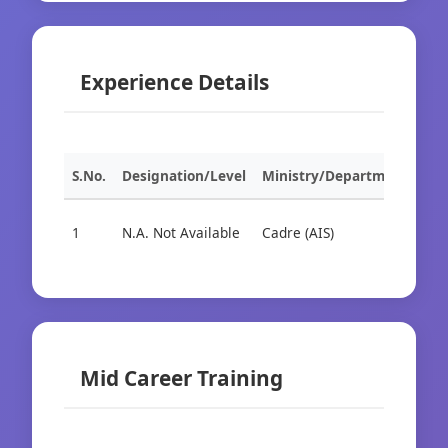
Experience Details
S.No.
Designation/Level
Ministry/Department
Org
1
N.A. Not Available
Cadre (AIS)
Cad
Mid Career Training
********************
REQUIRED WORK:
When you copy the entries, keep every word exactly as it stands and drop any pictures.

ANSWER:
Experience Details
S.No.
Designation/Level
Ministry/Department
Org
1
N.A. Not Available
Cadre (AIS)
Cad
Mid Career Training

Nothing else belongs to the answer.